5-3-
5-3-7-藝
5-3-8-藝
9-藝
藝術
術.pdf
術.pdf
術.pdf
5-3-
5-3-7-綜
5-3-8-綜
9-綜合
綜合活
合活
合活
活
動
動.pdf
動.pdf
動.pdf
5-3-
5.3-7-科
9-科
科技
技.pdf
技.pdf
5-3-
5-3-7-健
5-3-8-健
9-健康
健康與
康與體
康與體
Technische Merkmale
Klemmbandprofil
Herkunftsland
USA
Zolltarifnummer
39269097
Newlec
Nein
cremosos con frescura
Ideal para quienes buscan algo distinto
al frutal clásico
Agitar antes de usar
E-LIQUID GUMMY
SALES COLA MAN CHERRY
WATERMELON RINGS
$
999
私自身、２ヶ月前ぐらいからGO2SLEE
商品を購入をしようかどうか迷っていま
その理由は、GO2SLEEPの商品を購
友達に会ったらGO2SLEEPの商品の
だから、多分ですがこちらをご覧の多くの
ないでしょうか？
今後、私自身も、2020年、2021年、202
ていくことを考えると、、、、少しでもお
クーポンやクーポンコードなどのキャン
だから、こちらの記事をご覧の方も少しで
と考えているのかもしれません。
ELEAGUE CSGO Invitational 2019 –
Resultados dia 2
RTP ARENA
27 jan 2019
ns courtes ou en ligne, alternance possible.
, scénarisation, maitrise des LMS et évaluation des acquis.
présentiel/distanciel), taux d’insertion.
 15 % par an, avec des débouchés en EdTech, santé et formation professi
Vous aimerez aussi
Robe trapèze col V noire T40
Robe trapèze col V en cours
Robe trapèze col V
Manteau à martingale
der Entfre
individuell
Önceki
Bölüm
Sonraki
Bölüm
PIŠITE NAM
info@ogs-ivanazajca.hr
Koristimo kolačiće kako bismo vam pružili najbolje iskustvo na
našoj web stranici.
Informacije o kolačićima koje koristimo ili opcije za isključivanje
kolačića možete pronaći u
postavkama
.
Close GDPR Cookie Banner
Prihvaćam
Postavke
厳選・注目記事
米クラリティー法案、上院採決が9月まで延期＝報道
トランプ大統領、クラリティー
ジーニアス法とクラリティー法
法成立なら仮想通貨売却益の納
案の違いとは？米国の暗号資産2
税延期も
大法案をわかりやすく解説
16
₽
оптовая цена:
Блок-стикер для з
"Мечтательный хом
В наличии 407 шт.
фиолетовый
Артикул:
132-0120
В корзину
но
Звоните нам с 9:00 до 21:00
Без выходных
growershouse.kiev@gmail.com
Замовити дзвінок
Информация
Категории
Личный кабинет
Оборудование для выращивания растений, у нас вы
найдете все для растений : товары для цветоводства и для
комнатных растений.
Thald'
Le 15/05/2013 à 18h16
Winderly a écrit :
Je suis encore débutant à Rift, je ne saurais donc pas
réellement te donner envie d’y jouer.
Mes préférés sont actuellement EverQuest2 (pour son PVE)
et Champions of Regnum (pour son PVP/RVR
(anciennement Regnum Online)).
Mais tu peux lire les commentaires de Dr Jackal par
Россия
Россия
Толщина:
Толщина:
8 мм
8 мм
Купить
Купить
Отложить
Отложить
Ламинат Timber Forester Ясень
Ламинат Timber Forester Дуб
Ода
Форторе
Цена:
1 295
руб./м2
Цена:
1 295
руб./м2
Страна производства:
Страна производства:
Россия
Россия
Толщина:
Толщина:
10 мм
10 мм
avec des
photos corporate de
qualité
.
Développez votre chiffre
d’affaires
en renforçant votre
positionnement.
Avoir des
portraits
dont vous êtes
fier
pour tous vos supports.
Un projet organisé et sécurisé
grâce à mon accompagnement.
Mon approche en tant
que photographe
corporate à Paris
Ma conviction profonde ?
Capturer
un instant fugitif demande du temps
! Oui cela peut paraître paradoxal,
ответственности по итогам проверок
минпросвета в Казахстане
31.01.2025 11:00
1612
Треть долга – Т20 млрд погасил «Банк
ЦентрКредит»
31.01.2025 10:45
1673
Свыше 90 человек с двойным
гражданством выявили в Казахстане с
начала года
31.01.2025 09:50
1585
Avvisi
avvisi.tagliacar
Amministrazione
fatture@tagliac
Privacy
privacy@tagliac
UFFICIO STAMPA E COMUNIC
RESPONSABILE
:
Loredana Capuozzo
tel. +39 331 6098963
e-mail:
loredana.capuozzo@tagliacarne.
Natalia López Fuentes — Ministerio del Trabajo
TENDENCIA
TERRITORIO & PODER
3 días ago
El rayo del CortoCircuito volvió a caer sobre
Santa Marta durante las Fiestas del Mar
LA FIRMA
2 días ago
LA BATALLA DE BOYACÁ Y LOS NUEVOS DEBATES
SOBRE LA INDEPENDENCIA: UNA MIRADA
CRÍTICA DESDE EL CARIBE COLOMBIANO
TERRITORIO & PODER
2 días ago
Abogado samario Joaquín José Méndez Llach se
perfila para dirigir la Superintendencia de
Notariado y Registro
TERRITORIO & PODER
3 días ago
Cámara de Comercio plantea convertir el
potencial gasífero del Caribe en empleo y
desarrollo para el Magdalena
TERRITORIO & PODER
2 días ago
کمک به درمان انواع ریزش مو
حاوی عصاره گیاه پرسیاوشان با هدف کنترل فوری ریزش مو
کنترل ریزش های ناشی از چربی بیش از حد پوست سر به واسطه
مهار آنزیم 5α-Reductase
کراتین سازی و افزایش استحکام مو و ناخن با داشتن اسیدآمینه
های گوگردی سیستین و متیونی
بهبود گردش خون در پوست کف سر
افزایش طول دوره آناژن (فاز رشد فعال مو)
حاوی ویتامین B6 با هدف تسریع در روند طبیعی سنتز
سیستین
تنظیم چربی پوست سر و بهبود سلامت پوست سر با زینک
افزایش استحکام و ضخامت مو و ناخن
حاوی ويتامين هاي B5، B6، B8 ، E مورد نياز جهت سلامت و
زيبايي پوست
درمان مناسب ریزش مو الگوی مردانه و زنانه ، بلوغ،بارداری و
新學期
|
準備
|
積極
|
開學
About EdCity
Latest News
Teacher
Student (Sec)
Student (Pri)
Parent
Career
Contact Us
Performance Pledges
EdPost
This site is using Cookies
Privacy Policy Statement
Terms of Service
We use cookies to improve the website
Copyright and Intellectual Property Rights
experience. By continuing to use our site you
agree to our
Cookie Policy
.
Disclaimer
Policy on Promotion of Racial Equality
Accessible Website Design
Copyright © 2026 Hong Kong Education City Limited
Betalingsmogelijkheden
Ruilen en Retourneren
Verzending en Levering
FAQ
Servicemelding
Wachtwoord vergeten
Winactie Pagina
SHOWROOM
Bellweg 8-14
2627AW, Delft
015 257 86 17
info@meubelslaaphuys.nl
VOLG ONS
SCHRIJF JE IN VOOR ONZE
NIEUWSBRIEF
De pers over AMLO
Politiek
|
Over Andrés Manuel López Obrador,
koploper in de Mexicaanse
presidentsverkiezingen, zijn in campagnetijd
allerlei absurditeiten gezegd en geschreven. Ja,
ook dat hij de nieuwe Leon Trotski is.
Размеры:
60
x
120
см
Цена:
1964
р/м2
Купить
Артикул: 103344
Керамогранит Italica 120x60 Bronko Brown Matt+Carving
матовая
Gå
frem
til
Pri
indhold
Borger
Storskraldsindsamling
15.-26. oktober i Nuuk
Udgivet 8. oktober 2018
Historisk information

___

▶ _Exercise description_
Quote every line of the data, word for word.

▶ _Answer_
5-3-
5-3-7-藝
5-3-8-藝
9-藝
藝術
術.pdf
術.pdf
術.pdf
5-3-
5-3-7-綜
5-3-8-綜
9-綜合
綜合活
合活
合活
活
動
動.pdf
動.pdf
動.pdf
5-3-
5.3-7-科
9-科
科技
技.pdf
技.pdf
5-3-
5-3-7-健
5-3-8-健
9-健康
健康與
康與體
康與體
Technische Merkmale
Klemmbandprofil
Herkunftsland
USA
Zolltarifnummer
39269097
Newlec
Nein
cremosos con frescura
Ideal para quienes buscan algo distinto
al frutal clásico
Agitar antes de usar
E-LIQUID GUMMY
SALES COLA MAN CHERRY
WATERMELON RINGS
$
999
私自身、２ヶ月前ぐらいからGO2SLEE
商品を購入をしようかどうか迷っていま
その理由は、GO2SLEEPの商品を購
友達に会ったらGO2SLEEPの商品の
だから、多分ですがこちらをご覧の多くの
ないでしょうか？
今後、私自身も、2020年、2021年、202
ていくことを考えると、、、、少しでもお
クーポンやクーポンコードなどのキャン
だから、こちらの記事をご覧の方も少しで
と考えているのかもしれません。
ELEAGUE CSGO Invitational 2019 –
Resultados dia 2
RTP ARENA
27 jan 2019
ns courtes ou en ligne, alternance possible.
, scénarisation, maitrise des LMS et évaluation des acquis.
présentiel/distanciel), taux d’insertion.
 15 % par an, avec des débouchés en EdTech, santé et formation professi
Vous aimerez aussi
Robe trapèze col V noire T40
Robe trapèze col V en cours
Robe trapèze col V
Manteau à martingale
der Entfre
individuell
Önceki
Bölüm
Sonraki
Bölüm
PIŠITE NAM
info@ogs-ivanazajca.hr
Koristimo kolačiće kako bismo vam pružili najbolje iskustvo na
našoj web stranici.
Informacije o kolačićima koje koristimo ili opcije za isključivanje
kolačića možete pronaći u
postavkama
.
Close GDPR Cookie Banner
Prihvaćam
Postavke
厳選・注目記事
米クラリティー法案、上院採決が9月まで延期＝報道
トランプ大統領、クラリティー
ジーニアス法とクラリティー法
法成立なら仮想通貨売却益の納
案の違いとは？米国の暗号資産2
税延期も
大法案をわかりやすく解説
16
₽
оптовая цена:
Блок-стикер для з
"Мечтательный хом
В наличии 407 шт.
фиолетовый
Артикул:
132-0120
В корзину
но
Звоните нам с 9:00 до 21:00
Без выходных
growershouse.kiev@gmail.com
Замовити дзвінок
Информация
Категории
Личный кабинет
Оборудование для выращивания растений, у нас вы
найдете все для растений : товары для цветоводства и для
комнатных растений.
Thald'
Le 15/05/2013 à 18h16
Winderly a écrit :
Je suis encore débutant à Rift, je ne saurais donc pas
réellement te donner envie d’y jouer.
Mes préférés sont actuellement EverQuest2 (pour son PVE)
et Champions of Regnum (pour son PVP/RVR
(anciennement Regnum Online)).
Mais tu peux lire les commentaires de Dr Jackal par
Россия
Россия
Толщина:
Толщина:
8 мм
8 мм
Купить
Купить
Отложить
Отложить
Ламинат Timber Forester Ясень
Ламинат Timber Forester Дуб
Ода
Форторе
Цена:
1 295
руб./м2
Цена:
1 295
руб./м2
Страна производства:
Страна производства:
Россия
Россия
Толщина:
Толщина:
10 мм
10 мм
avec des
photos corporate de
qualité
.
Développez votre chiffre
d’affaires
en renforçant votre
positionnement.
Avoir des
portraits
dont vous êtes
fier
pour tous vos supports.
Un projet organisé et sécurisé
grâce à mon accompagnement.
Mon approche en tant
que photographe
corporate à Paris
Ma conviction profonde ?
Capturer
un instant fugitif demande du temps
! Oui cela peut paraître paradoxal,
ответственности по итогам проверок
минпросвета в Казахстане
31.01.2025 11:00
1612
Треть долга – Т20 млрд погасил «Банк
ЦентрКредит»
31.01.2025 10:45
1673
Свыше 90 человек с двойным
гражданством выявили в Казахстане с
начала года
31.01.2025 09:50
1585
Avvisi
avvisi.tagliacar
Amministrazione
fatture@tagliac
Privacy
privacy@tagliac
UFFICIO STAMPA E COMUNIC
RESPONSABILE
:
Loredana Capuozzo
tel. +39 331 6098963
e-mail:
loredana.capuozzo@tagliacarne.
Natalia López Fuentes — Ministerio del Trabajo
TENDENCIA
TERRITORIO & PODER
3 días ago
El rayo del CortoCircuito volvió a caer sobre
Santa Marta durante las Fiestas del Mar
LA FIRMA
2 días ago
LA BATALLA DE BOYACÁ Y LOS NUEVOS DEBATES
SOBRE LA INDEPENDENCIA: UNA MIRADA
CRÍTICA DESDE EL CARIBE COLOMBIANO
TERRITORIO & PODER
2 días ago
Abogado samario Joaquín José Méndez Llach se
perfila para dirigir la Superintendencia de
Notariado y Registro
TERRITORIO & PODER
3 días ago
Cámara de Comercio plantea convertir el
potencial gasífero del Caribe en empleo y
desarrollo para el Magdalena
TERRITORIO & PODER
2 días ago
کمک به درمان انواع ریزش مو
حاوی عصاره گیاه پرسیاوشان با هدف کنترل فوری ریزش مو
کنترل ریزش های ناشی از چربی بیش از حد پوست سر به واسطه
مهار آنزیم 5α-Reductase
کراتین سازی و افزایش استحکام مو و ناخن با داشتن اسیدآمینه
های گوگردی سیستین و متیونی
بهبود گردش خون در پوست کف سر
افزایش طول دوره آناژن (فاز رشد فعال مو)
حاوی ویتامین B6 با هدف تسریع در روند طبیعی سنتز
سیستین
تنظیم چربی پوست سر و بهبود سلامت پوست سر با زینک
افزایش استحکام و ضخامت مو و ناخن
حاوی ويتامين هاي B5، B6، B8 ، E مورد نياز جهت سلامت و
زيبايي پوست
درمان مناسب ریزش مو الگوی مردانه و زنانه ، بلوغ،بارداری و
新學期
|
準備
|
積極
|
開學
About EdCity
Latest News
Teacher
Student (Sec)
Student (Pri)
Parent
Career
Contact Us
Performance Pledges
EdPost
This site is using Cookies
Privacy Policy Statement
Terms of Service
We use cookies to improve the website
Copyright and Intellectual Property Rights
experience. By continuing to use our site you
agree to our
Cookie Policy
.
Disclaimer
Policy on Promotion of Racial Equality
Accessible Website Design
Copyright © 2026 Hong Kong Education City Limited
Betalingsmogelijkheden
Ruilen en Retourneren
Verzending en Levering
FAQ
Servicemelding
Wachtwoord vergeten
Winactie Pagina
SHOWROOM
Bellweg 8-14
2627AW, Delft
015 257 86 17
info@meubelslaaphuys.nl
VOLG ONS
SCHRIJF JE IN VOOR ONZE
NIEUWSBRIEF
De pers over AMLO
Politiek
|
Over Andrés Manuel López Obrador,
koploper in de Mexicaanse
presidentsverkiezingen, zijn in campagnetijd
allerlei absurditeiten gezegd en geschreven. Ja,
ook dat hij de nieuwe Leon Trotski is.
Размеры:
60
x
120
см
Цена:
1964
р/м2
Купить
Артикул: 103344
Керамогранит Italica 120x60 Bronko Brown Matt+Carving
матовая
Gå
frem
til
Pri
indhold
Borger
Storskraldsindsamling
15.-26. oktober i Nuuk
Udgivet 8. oktober 2018
Historisk information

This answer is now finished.